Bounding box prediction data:
---

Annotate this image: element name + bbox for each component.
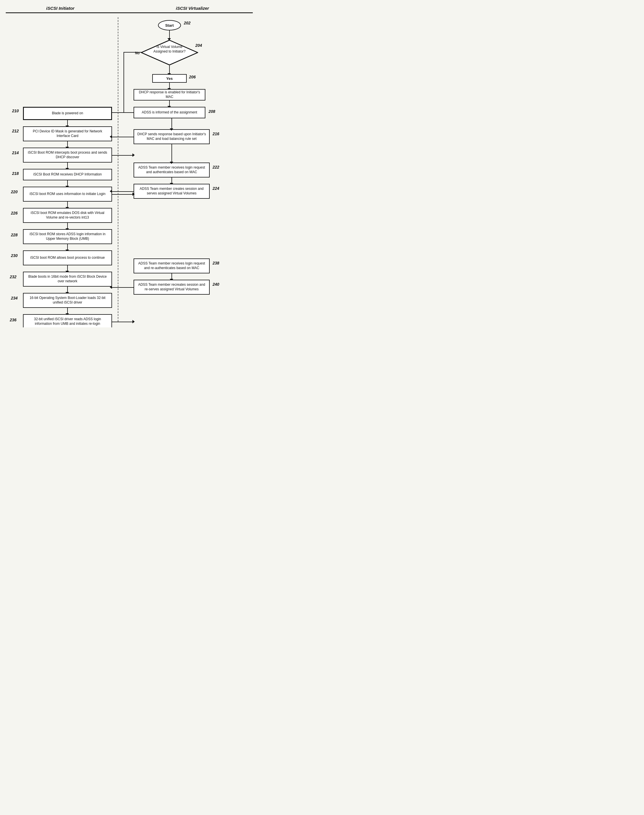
label-236: 236 [10,318,16,322]
arrow-recreates-left [112,287,133,288]
arrow-creates-left [112,191,133,192]
label-212: 212 [12,129,19,133]
arrow-uses-adss [112,194,133,195]
label-220: 220 [11,190,17,194]
box-adss-team-login2: ADSS Team member receives login request … [133,259,210,273]
arrow-intercepts-dhcp [112,155,133,156]
arrow-dhcp-left [112,137,133,137]
label-216: 216 [213,132,219,136]
arrowhead-creates-left [110,190,112,193]
box-iscsi-emulates: iSCSI boot ROM emulates DOS disk with Vi… [23,208,112,223]
box-iscsi-intercepts: iSCSI Boot ROM intercepts boot process a… [23,148,112,162]
label-206: 206 [189,75,196,79]
box-dhcp-sends: DHCP sends response based upon Initiator… [133,129,210,144]
box-adss-team-creates: ADSS Team member creates session and ser… [133,184,210,199]
label-238: 238 [213,261,219,265]
label-228: 228 [11,233,17,237]
box-iscsi-stores: iSCSI boot ROM stores ADSS login informa… [23,229,112,244]
box-adss-informed: ADSS is informed of the assignment [133,107,205,118]
label-232: 232 [10,274,16,279]
box-iscsi-uses: iSCSI boot ROM uses information to initi… [23,187,112,202]
label-234: 234 [11,296,17,300]
box-blade-boots: Blade boots in 16bit mode from iSCSI Blo… [23,272,112,286]
box-iscsi-receives: iSCSI Boot ROM receives DHCP Information [23,169,112,180]
label-210: 210 [12,109,19,113]
yes-box: Yes [152,74,187,83]
diamond-virtual-volume: Is Virtual Volume Assigned to Initiator? [141,40,198,66]
arrow-start-down [169,31,170,39]
arrowhead-dhcp-left [110,135,112,138]
label-240: 240 [213,282,219,286]
arrowhead-recreates-left [110,285,112,289]
label-226: 226 [11,211,17,215]
arrow-no-v [124,52,124,112]
arrow-no-h [124,52,141,52]
label-202: 202 [184,21,190,25]
label-230: 230 [11,253,17,258]
box-os-bootloader: 16-bit Operating System Boot-Loader load… [23,293,112,308]
start-oval: Start [158,20,181,31]
box-blade-powered: Blade is powered on [23,107,112,120]
arrowhead-driver-adss2 [132,320,135,323]
header-iscsi-virtualizer: iSCSI Virtualizer [115,6,253,12]
box-adss-team-login: ADSS Team member receives login request … [133,162,210,178]
box-driver-reads: 32-bit unified iSCSI driver reads ADSS l… [23,314,112,327]
arrow-dhcp-adss-team [172,144,172,162]
box-dhcp-response: DHCP response is enabled for Initiator's… [133,89,205,101]
arrowhead-uses-adss [132,192,135,196]
label-204: 204 [195,43,202,47]
column-divider [118,17,118,322]
box-pci-device: PCI Device ID Mask is generated for Netw… [23,126,112,141]
header-iscsi-initiator: iSCSI Initiator [6,6,115,12]
diagram-container: iSCSI Initiator iSCSI Virtualizer Start … [6,6,253,322]
arrowhead-adss-dhcp-v [170,129,173,131]
arrow-driver-adss2 [112,322,133,322]
box-adss-team-recreates: ADSS Team member recreates session and r… [133,280,210,295]
label-218: 218 [12,171,19,176]
arrowhead-dhcp-adss-team [170,162,173,164]
label-214: 214 [12,150,19,155]
diamond-label: Is Virtual Volume Assigned to Initiator? [149,45,190,54]
label-224: 224 [213,186,219,191]
header-row: iSCSI Initiator iSCSI Virtualizer [6,6,253,13]
arrow-adss-dhcp-v [172,118,172,129]
label-222: 222 [213,165,219,169]
arrowhead-intercepts-dhcp [132,153,135,157]
arrow-diamond-yes-down [169,66,170,74]
box-iscsi-allows: iSCSI boot ROM allows boot process to co… [23,250,112,265]
label-208: 208 [209,109,215,114]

---

• EXERCISE AIM:
Tally the lines of the data that include the word "response". Reply with the number only.

• SOLUTION TO THIS EXERCISE:
2